За свою большую жизнь он знал и радости творчества, сладость побед и муки неудач, горечь поражений. Как ни трудно признаться самому себе в неудаче, еще труднее – отбросить плод большой работы «за здорово живешь». И все же, если новый фельетон не удовлетворял его ни как автора, ни как исполнителя, он хоть и с болью, но перечеркивал написанное и заученное и «сдавал в архив».

Над ним подтрунивали по этому поводу, но там, где речь шла о качестве репертуара, о репутации артиста, Сокольский был неумолим.

И в своих выступлениях и в личных разговорах и спорах по вопросам о судьбах разговорного жанра Сокольский огромное значение придавал авторской инициативе артиста-фельетониста. Одно дело – чтение заученного текста, написанного посторонним автором, другое – создание собственного фельетона, проведение самим актером всей работы от сбора фактов и определения темы «на корню» до словесной обработки. Острое слово было его подлинным оружием. Многие из выражений, впервые прозвучавших в его фельетонах, стали крылатыми словами. Помню, как неподдельно, по-детски счастлив был Сокольский, когда одна из таких его шуток была повторена с трибуны съезда комсомола А. В. Косаревым.

Человек веселый, жизнелюбивый, остроумный, он за словом в карман не лез. Это сказывалось и в неожиданных импровизациях во время его эстрадных выступлений. Как-то подвыпивший гражданин в публике мешал выступающим своими неуместными репликами.

Сокольский и говорит ему:

– Гражданин, вы мешаете!

– Кому мешаю, вам?

– Да не мне! Зачем вы дома мешаете водку с пивом?…

Сконфуженный бузотер под смех зрительного зала быстро ретировался.

Ведя концерт, Николай Павлович однажды чуть сам не попал впросак, объявив тогда еще очень молодого и мало кому известного Якова Флиера – скрипачом.

За кулисами Флиер выразил ему свое недоумение. Сокольский тотчас же вылетел на эстраду.

– Яков Флиер забыл дома скрипку и будет играть на рояле, что гораздо труднее…

Публика искренне веселилась, посчитав это каламбуром Сокольского.

На эстраде Николаю Павловичу до всего было дело. Он никогда не бездействовал. Помню, кто-то предложил соединить ансамбли терских и кубанских казаков в один ансамбль. Сокольский отбрил:

– Что вы, что вы, это не удалось даже Деникину…

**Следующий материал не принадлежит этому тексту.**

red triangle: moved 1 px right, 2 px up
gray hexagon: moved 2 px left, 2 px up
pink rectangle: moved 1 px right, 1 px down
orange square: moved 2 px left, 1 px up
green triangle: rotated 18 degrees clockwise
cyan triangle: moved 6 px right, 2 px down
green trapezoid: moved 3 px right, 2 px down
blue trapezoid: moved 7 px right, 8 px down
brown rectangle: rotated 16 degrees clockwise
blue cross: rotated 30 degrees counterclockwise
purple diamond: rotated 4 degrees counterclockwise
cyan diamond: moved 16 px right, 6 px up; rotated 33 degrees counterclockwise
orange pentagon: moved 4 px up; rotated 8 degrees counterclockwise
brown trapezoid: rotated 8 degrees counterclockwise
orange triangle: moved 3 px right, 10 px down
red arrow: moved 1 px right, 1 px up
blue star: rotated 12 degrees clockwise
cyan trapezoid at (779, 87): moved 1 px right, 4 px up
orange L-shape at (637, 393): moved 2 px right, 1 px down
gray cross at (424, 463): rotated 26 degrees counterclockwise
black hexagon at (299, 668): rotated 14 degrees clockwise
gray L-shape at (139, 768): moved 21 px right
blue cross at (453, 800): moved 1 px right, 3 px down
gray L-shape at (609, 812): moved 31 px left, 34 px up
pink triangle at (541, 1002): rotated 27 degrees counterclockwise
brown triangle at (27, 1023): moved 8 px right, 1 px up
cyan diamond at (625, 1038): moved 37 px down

Иные ворчали на него: он был дотошен. Но за ум, за эрудицию прощали многое.

Продвинуть не только самого себя, бороться не только за свой собственный успех (это – своим чередом!), но за успех эстрадного искусства в целом – всегда было его заботой, заботой, кстати сказать, свойственной далеко не всем мастерам эстрады.

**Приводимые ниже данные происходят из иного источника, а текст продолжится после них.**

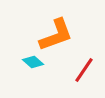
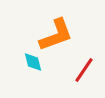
cyan diamond: rotated 35 degrees clockwise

Автограф М. Зощенко на его книге «Рассказы, повести, фельетоны»

Этой заботой была воодушевлена его неуемная работа и во Всесоюзной студии эстрадного искусства и в первом московском Театре эстрады, открытых в результате его настойчивой, крушившей все преграды инициативы и по праву им возглавленных. Памятью об этом остаются и многочисленные выступления его в прессе. Пользуясь любым предлогом, он много выступает и на всевозможных совещаниях и в печати по коренным вопросам эстрадной жизни и творчества. Спорит, доказывает, негодует, «пробивает».

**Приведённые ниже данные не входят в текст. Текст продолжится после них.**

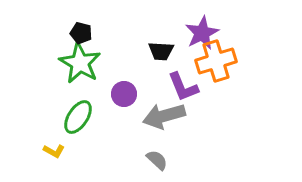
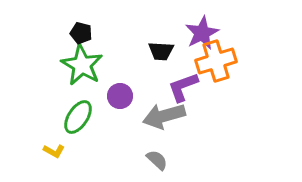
green star: moved 2 px right, 2 px down
purple L-shape: rotated 92 degrees clockwise
purple circle: moved 4 px left, 2 px down
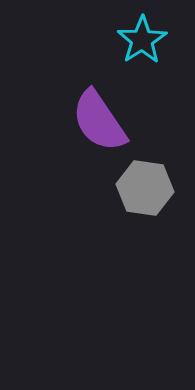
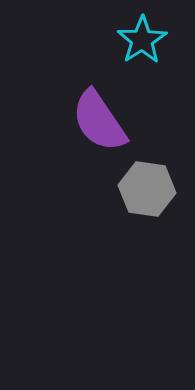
gray hexagon: moved 2 px right, 1 px down
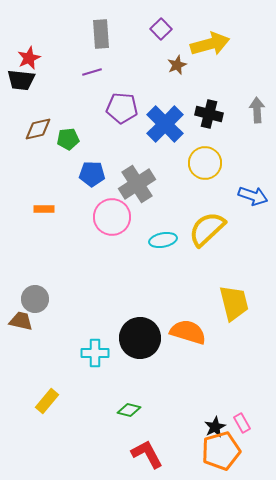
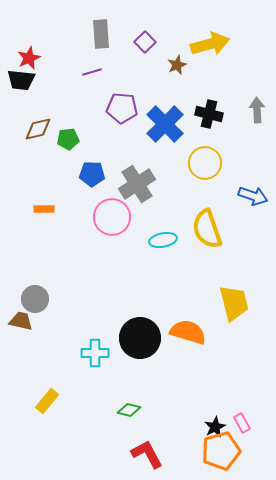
purple square: moved 16 px left, 13 px down
yellow semicircle: rotated 66 degrees counterclockwise
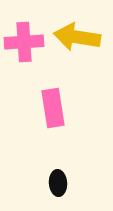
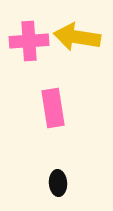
pink cross: moved 5 px right, 1 px up
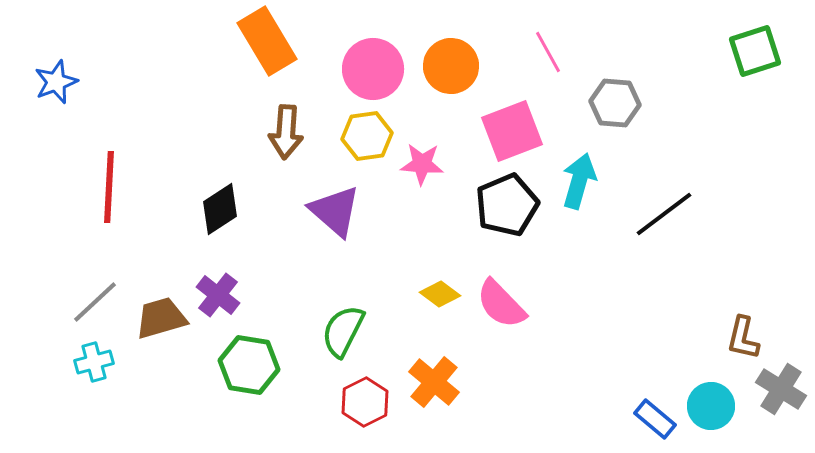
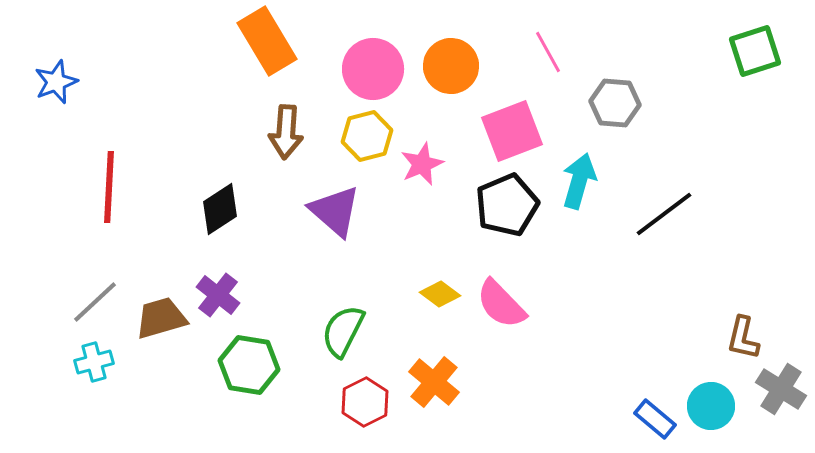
yellow hexagon: rotated 6 degrees counterclockwise
pink star: rotated 27 degrees counterclockwise
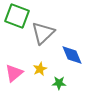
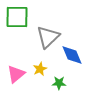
green square: moved 1 px down; rotated 20 degrees counterclockwise
gray triangle: moved 5 px right, 4 px down
pink triangle: moved 2 px right, 1 px down
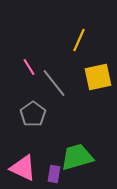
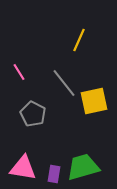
pink line: moved 10 px left, 5 px down
yellow square: moved 4 px left, 24 px down
gray line: moved 10 px right
gray pentagon: rotated 10 degrees counterclockwise
green trapezoid: moved 6 px right, 10 px down
pink triangle: rotated 16 degrees counterclockwise
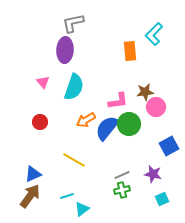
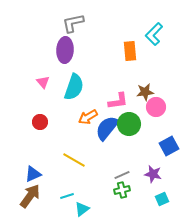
orange arrow: moved 2 px right, 3 px up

Только тот, кто слышал его с трибуны или с эстрады, видел в кругу друзей, пользовался его советами, беседовал с ним лично, может до конца оценить своеобразие его личности.

Скажи мне, кто твои друзья, – и я скажу, кто ты…

Жили мы в счастливое, бурное время творческой молодости и мудрой зрелости больших советских писателей, художников, поэтов. С некоторыми были просто знакомы, с другими – дружны.

Алексей Николаевич Толстой, когда писал своего «Петра», подолгу, часто бывал в нашем доме и пользовался для своей работы «Петровскими книгами» библиотеки Сокольского. Бывали здесь и великолепный, ироничный Зощенко, большой поклонник Сокольского-фельетониста, и дорогой Михаил Кольцов, пропагандировавший Сокольского в журнале «Огонек», и Федор Гладков, и Юрий Олеша, и Валентин Петрович Катаев (тогда еще – просто Валя), и многие, многие другие.

О круге собеседников и друзей Сокольского, тех людей, общение с которыми было ему особенно дорого, в какой-то мере могут напомнить стоящие на полках его библиотеки десятки книг, подаренных ему писателями, артистами, художниками, критиками, общественными деятелями, «бывалыми людьми».

Приведу, к примеру, хотя бы несколько дарственных надписей на этих книгах, сохранивших тепло давних встреч с такими людьми.

«Николаю Павловичу Смирному-Сокольскому – первому читателю рукописи этой книги, с большой благодарностью за советы и помощь при ее окончательной доработке. Евгений Кузнецов. Ленинград. 2.VIII. 48».

«Русские народные гулянья» А. Я– Алексеева-Яковлева. Запись и обработка Евг. Кузнецова.

«Великому книголюбу Николаю Павловичу Смирнову-Сокольскому малая книга сия подносится автором с чувством искреннейшего уважения и солидарности. Ираклий Андроников. 1957 июля 10 дня, Нальчик».

«Рассказы литературоведа» Ираклия Андроникова.

«Коле Сокольскому, Д. Бедный. 13.IV – 31. Москва».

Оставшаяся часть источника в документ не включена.